Many had traveled from across the country, jamming the main thoroughfares into the Lebanese capital. Their joy was unrestrained. Nationalistic music blared over speakers around the square, prompting some in the crowd to break into a traditional dabke dance.

Advertisement

“This is like a dream come true,” said engineer Joseph Haddad, 48, watching the impromptu show. “It’s like the last page in the story of the Syrian withdrawal.”

Aoun laid a wreath at the tomb of slain former Prime Minister Rafik Hariri and offered a prayer against a backdrop of thunderous applause from the thousands of supporters waiting for him across the street at the square. Hariri’s assassination in February was widely blamed here on the Syrian regime. His death galvanized a powerful protest movement that pushed the Syrian soldiers out of Lebanon.
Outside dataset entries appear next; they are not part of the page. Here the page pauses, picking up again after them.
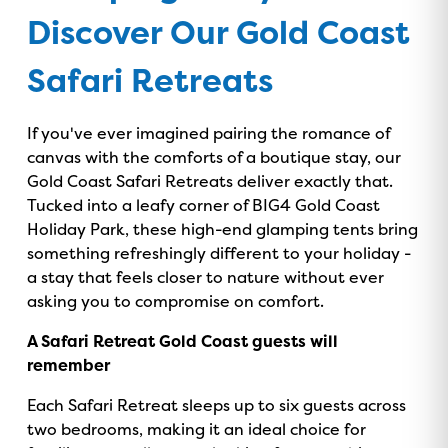
Discover Our Gold Coast
Safari Retreats
If you've ever imagined pairing the romance of
canvas with the comforts of a boutique stay, our
Gold Coast Safari Retreats deliver exactly that.
Tucked into a leafy corner of BIG4 Gold Coast
Holiday Park, these high-end glamping tents bring
something refreshingly different to your holiday -
a stay that feels closer to nature without ever
asking you to compromise on comfort.
A Safari Retreat Gold Coast guests will
remember
Each Safari Retreat sleeps up to six guests across
two bedrooms, making it an ideal choice for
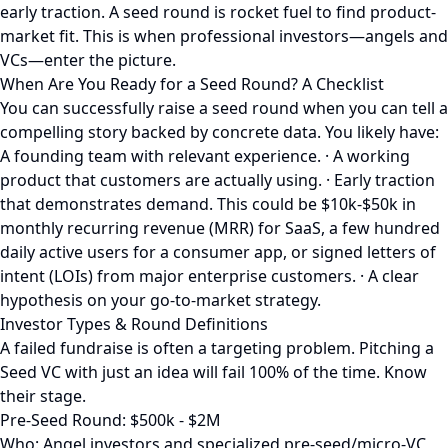
early traction. A seed round is rocket fuel to find product-
market fit. This is when professional investors—angels and
VCs—enter the picture.
When Are You Ready for a Seed Round? A Checklist
You can successfully raise a seed round when you can tell a
compelling story backed by concrete data. You likely have:
A founding team with relevant experience. · A working
product that customers are actually using. · Early traction
that demonstrates demand. This could be $10k-$50k in
monthly recurring revenue (MRR) for SaaS, a few hundred
daily active users for a consumer app, or signed letters of
intent (LOIs) from major enterprise customers. · A clear
hypothesis on your go-to-market strategy.
Investor Types & Round Definitions
A failed fundraise is often a targeting problem. Pitching a
Seed VC with just an idea will fail 100% of the time. Know
their stage.
Pre-Seed Round: $500k - $2M
Who: Angel investors and specialized pre-seed/micro-VC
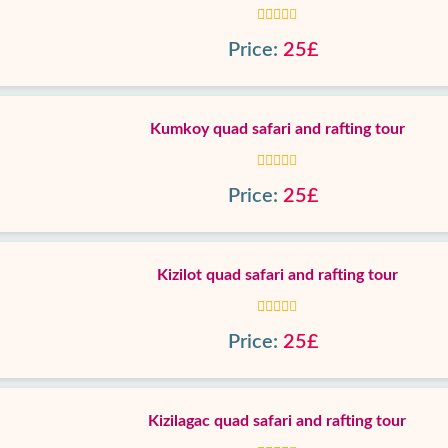
Price:
25£
Kumkoy quad safari and rafting tour
Price:
25£
Kizilot quad safari and rafting tour
Price:
25£
Kizilagac quad safari and rafting tour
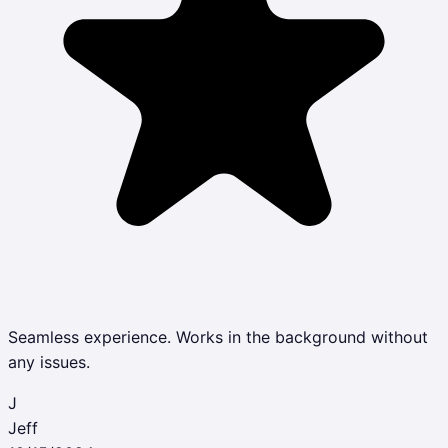
Seamless experience. Works in the background without
any issues.
J
Jeff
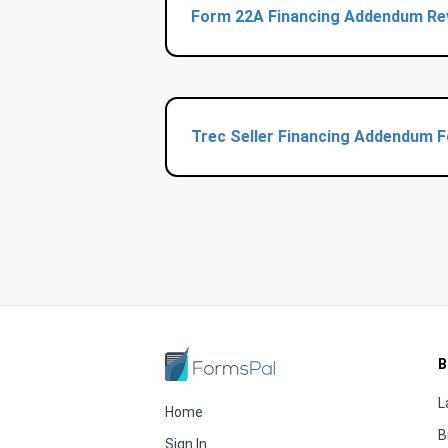
Form 22A Financing Addendum Re
Trec Seller Financing Addendum 
B
L
Home
B
Sign In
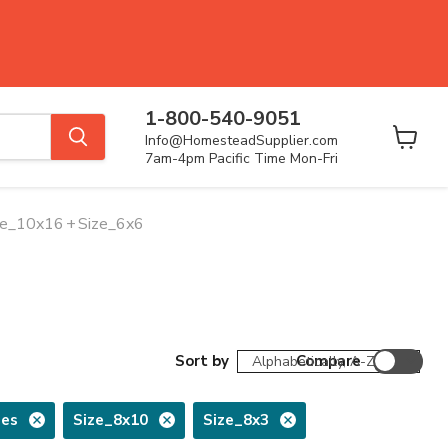
1-800-540-9051
Info@HomesteadSupplier.com
View
7am-4pm Pacific Time Mon-Fri
cart
ze_10x16
+
Size_6x6
Sort by
Compare
ses
Size_8x10
Size_8x3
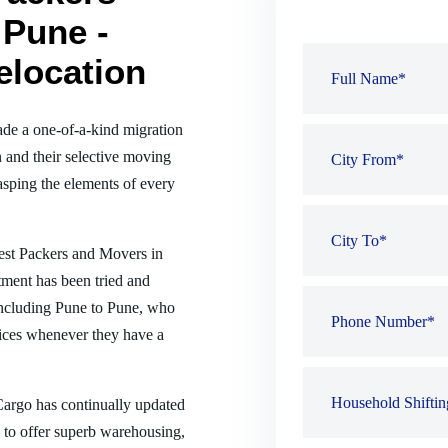
 Pune -
elocation
de a one-of-a-kind migration
 and their selective moving
sping the elements of every
best Packers and Movers in
tment has been tried and
, including Pune to Pune, who
ices whenever they have a
 Cargo has continually updated
es to offer superb warehousing,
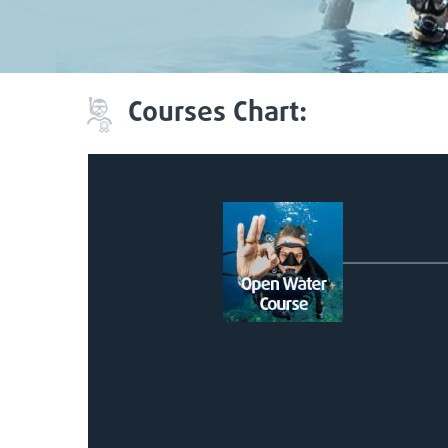
Courses Chart:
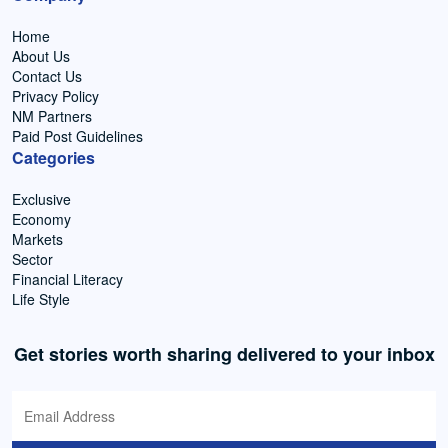
Home
About Us
Contact Us
Privacy Policy
NM Partners
Paid Post Guidelines
Categories
Exclusive
Economy
Markets
Sector
Financial Literacy
Life Style
Get stories worth sharing delivered to your inbox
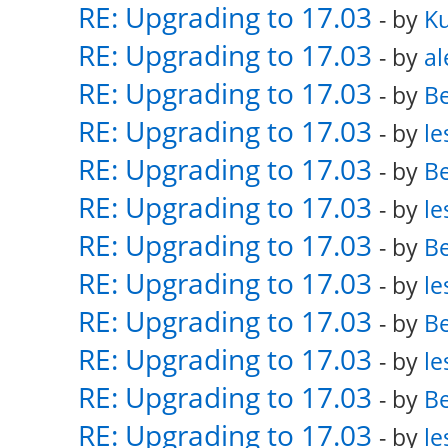
RE: Upgrading to 17.03
- by
K
RE: Upgrading to 17.03
- by
al
RE: Upgrading to 17.03
- by
Be
RE: Upgrading to 17.03
- by
le
RE: Upgrading to 17.03
- by
Be
RE: Upgrading to 17.03
- by
le
RE: Upgrading to 17.03
- by
Be
RE: Upgrading to 17.03
- by
le
RE: Upgrading to 17.03
- by
Be
RE: Upgrading to 17.03
- by
le
RE: Upgrading to 17.03
- by
Be
RE: Upgrading to 17.03
- by
le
Aoun’s Free Patriotic Movement will run in upcoming legislative elections this month. The vote has been mired in controversy.

An electoral law governing the voting procedures has yet to be agreed upon by the parliament, even though polls are supposed to open in three weeks. The elections have reopened Lebanon’s old tensions between religious groups, as each sect seeks a division of electoral districts for its own benefit.
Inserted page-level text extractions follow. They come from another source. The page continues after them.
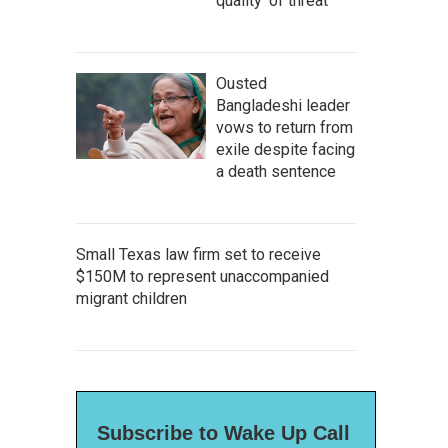
quality' of threat
Ousted
Bangladeshi leader
vows to return from
exile despite facing
a death sentence
Small Texas law firm set to receive
$150M to represent unaccompanied
migrant children
Subscribe to Wake Up Call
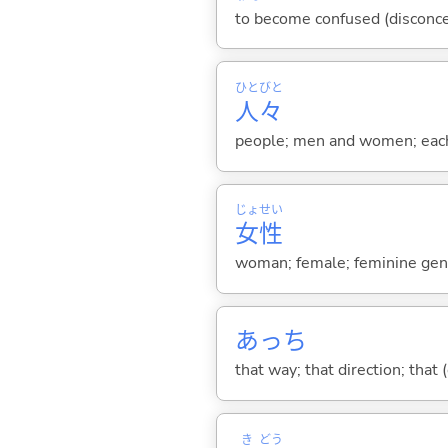
to become confused (disconcert
ひと
びと
人
々
people; men and women; eac
じょ
せい
女
性
woman; female; feminine gen
あっち
that way; that direction; that 
き
どう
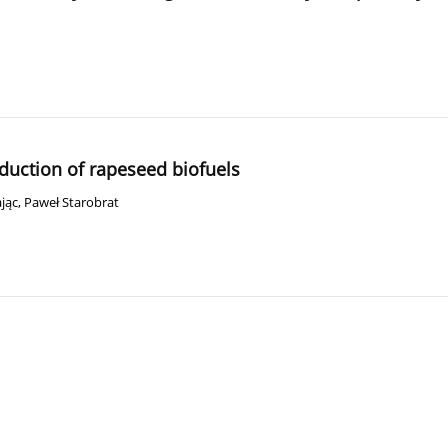
duction of rapeseed biofuels
jąc
,
Paweł Starobrat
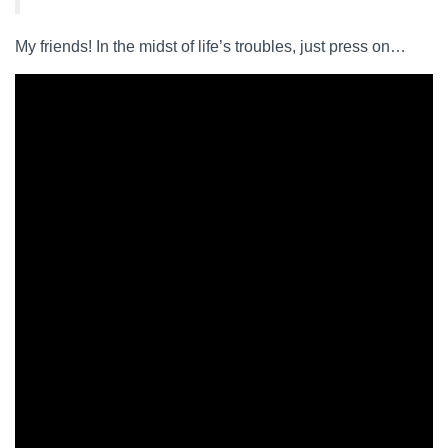
My friends! In the midst of life’s troubles, just press on…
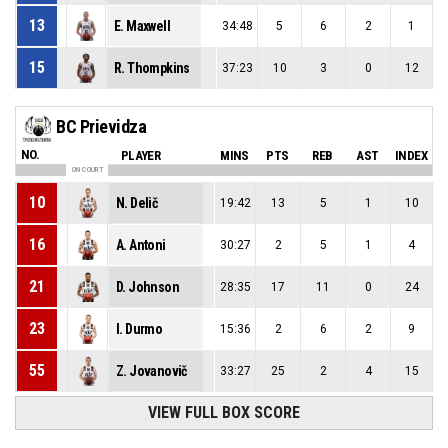
13
E. Maxwell
34:48
5
6
2
1
15
R. Thompkins
37:23
10
3
0
12
BC Prievidza
NO.
PLAYER
MINS
PTS
REB
AST
INDEX
ON COURT
10
N. Delič
19:42
13
5
1
10
16
A. Antoni
30:27
2
5
1
4
21
D. Johnson
28:35
17
11
0
24
23
I. Durmo
15:36
2
6
2
9
55
Z. Jovanovič
33:27
25
2
4
15
VIEW FULL BOX SCORE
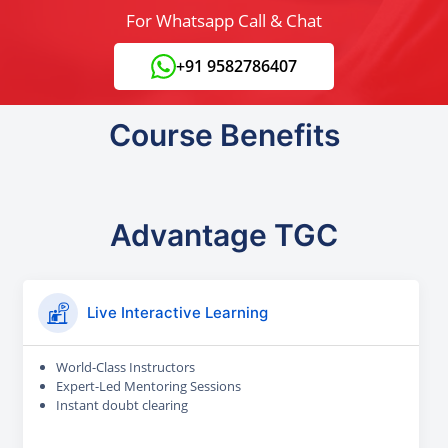
For Whatsapp Call & Chat
+91 9582786407
Course Benefits
Advantage TGC
Live Interactive Learning
World-Class Instructors
Expert-Led Mentoring Sessions
Instant doubt clearing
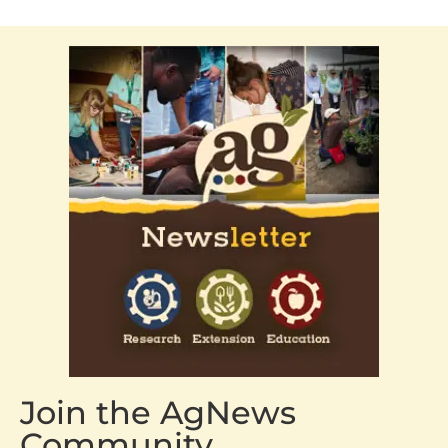
Join the AgNews
Community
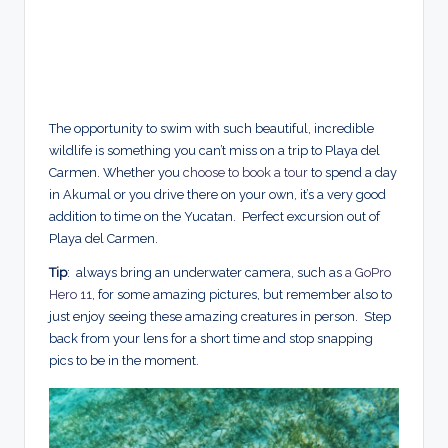
The opportunity to swim with such beautiful, incredible
wildlife is something you can’t miss on a trip to Playa del
Carmen. Whether you
choose to book a tour
to spend a day
in Akumal or you drive there on your own, it’s a very good
addition to time on the Yucatan. Perfect excursion out of
Playa del Carmen.
Tip
: always bring an underwater camera, such as
a GoPro
Hero 11
, for some amazing pictures, but remember also to
just enjoy seeing these amazing creatures in person. Step
back from your lens for a short time and stop snapping
pics to be in the moment.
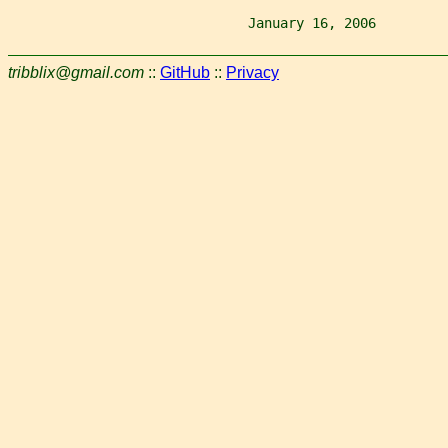
                              January 16, 2006         
tribblix@gmail.com
::
GitHub
::
Privacy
The issue is threatening the unity of the anti-Syrian opposition movement, made up of disparate Christian, Sunni Muslim and Druze parties.

Druze leader Walid Jumblatt, one of the most prominent figures of the anti-Syria camp, sparred publicly with Aoun on the day of his homecoming. Speaking in parliament, Jumblatt told reporters, “The assassination of Hariri secured the Syrian withdrawal, not the man who is returning to us this afternoon like a tsunami.”

Advertisement

“There isn’t enough space for everybody,” said Walid Chouchair, Beirut bureau chief of the pan-Arab Al Hayat newspaper. “There has to be some sort of a compromise. But [Aoun’s] return might suggest he wants to muscle a bigger piece of the pie.”